Parabricks Quickstart: Earlier Versions

Note

This page contains a quick start guide for earlier version(s) of Parabricks that are still available but no longer directly supported. Please refer to the latest version for direct support.

storageN

  • The use of storageN within these documents indicates that any storage platform can be used.

  • Current available storage platforms:
    • storage1

    • storage2

v3.6

Getting Started

  • Connect to compute client.

ssh wustlkey@compute1-client-1.ris.wustl.edu
  • Prepare the computing environment before submitting a job.

# Use scratch file system for temp space
export SCRATCH1=/scratch1/fs1/${COMPUTE_ALLOCATION}

# Use Active storage for input and output data
export STORAGEN=/storageN/fs1/${STORAGE_ALLOCATION}/Active

# Mapping for the Parabricks license(s) is required
export LSF_DOCKER_VOLUMES="/scratch1/fs1/ris/application/parabricks-license:/opt/parabricks $SCRATCH1:$SCRATCH1 $STORAGEN:$STORAGEN $HOME:$HOME"
export PATH="/opt/miniconda/bin:$PATH"

# Use host level communications for the GPUs
export LSF_DOCKER_NETWORK=host

# Use debug flag when trying to figure out why your job failed to launch on the cluster
#export LSF_DOCKER_RUN_LOGLEVEL=DEBUG

# Use entry point because the parabricks container has other entrypoints but our cluster, by default, requires /bin/sh
export LSF_DOCKER_ENTRYPOINT=/bin/sh

# Create tmp dir
export TMP_DIR=${STORAGEN}"/parabricks-tmp"
[ ! -d $TMP_DIR ] && mkdir $TMP_DIR
  • Submit job.
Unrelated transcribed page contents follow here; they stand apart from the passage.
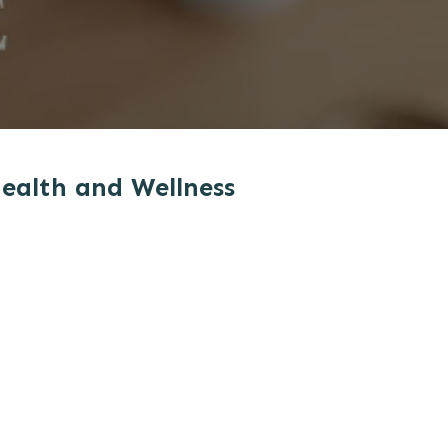
Health and Wellness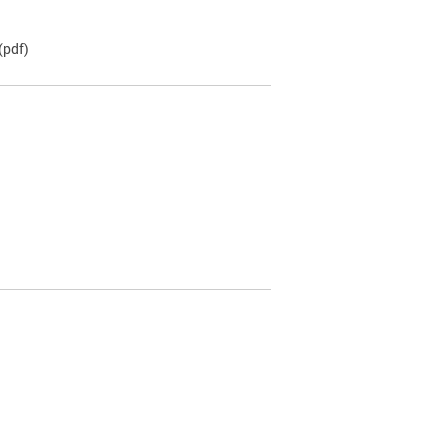
(pdf)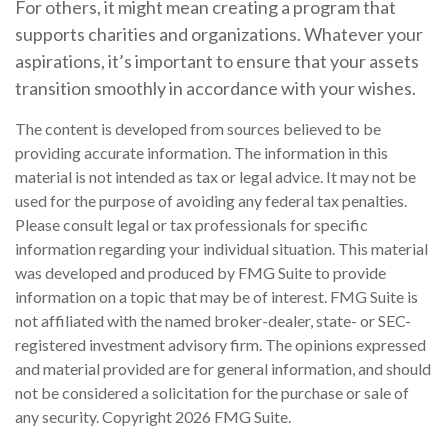
For others, it might mean creating a program that
supports charities and organizations. Whatever your
aspirations, it’s important to ensure that your assets
transition smoothly in accordance with your wishes.
The content is developed from sources believed to be
providing accurate information. The information in this
material is not intended as tax or legal advice. It may not be
used for the purpose of avoiding any federal tax penalties.
Please consult legal or tax professionals for specific
information regarding your individual situation. This material
was developed and produced by FMG Suite to provide
information on a topic that may be of interest. FMG Suite is
not affiliated with the named broker-dealer, state- or SEC-
registered investment advisory firm. The opinions expressed
and material provided are for general information, and should
not be considered a solicitation for the purchase or sale of
any security. Copyright
2026 FMG Suite.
Basic commands for use:

    • V100 Hardware

    bsub -n 16 -M 64GB -R 'gpuhost rusage[mem=64GB] span[hosts=1]' -q general -gpu "num=1:gmodel=TeslaV100_SXM2_32GB:j_exclusive=yes" -a 'docker(gcr.io/ris-registry-shared/parabricks)' pbrun command options
    
    • A100 Hardware

    bsub -n 16 -M 64GB -R 'gpuhost rusage[mem=64GB] span[hosts=1]' -q general -gpu "num=1:gmodel=NVIDIAA100_SXM4_40GB:j_exclusive=yes" -a 'docker(gcr.io/ris-registry-shared/parabricks_ampere)' pbrun command options
    

Compute Group

  • If you are a member of more than one compute group, you will be prompted to specify an LSF User Group with -G group_name or by setting the LSB_SUB_USER_GROUP variable.

Known Issues

  • VQSR does not support gzipped files.

  • CNVKit --count-reads does not work as expected. A separate CNVKit Docker image can be used an an alternative to this option.

Additional Information

  • You may need to adjust your cores (-n) and memory (-M and mem) depending on your data set.
    • 1 GPU server should have 64GB CPU RAM, at least 16 CPU threads.
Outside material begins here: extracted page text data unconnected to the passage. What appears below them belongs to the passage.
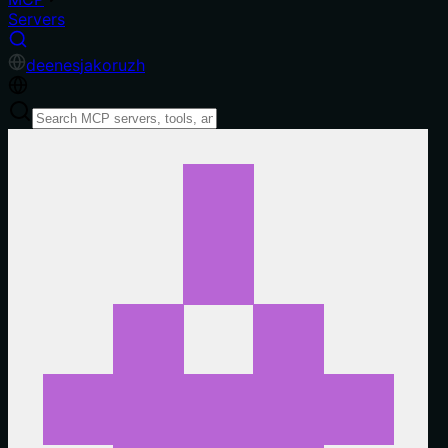
Servers
de
en
es
ja
ko
ru
zh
    • 2 GPU server should have 100GB CPU RAM, at least 24 CPU threads.

    • 4 GPU server should have 196GB CPU RAM, at least 32 CPU threads.

  • You can run this interactive (-Is) or in batch mode in the general or general-interactive queues.

  • You will probably want to keep the GPUs at 4 and RAM at 196GB unless your data set is smaller than the 5GB test data set.

  • There is diminishing returns on using more GPUs on small data sets.

  • Replace command with any of the pbrun commands such as fq2bam, bqsr, applybqsr, or haplotypecaller.

  • Please refer to official Parabricks documentation for additional direction.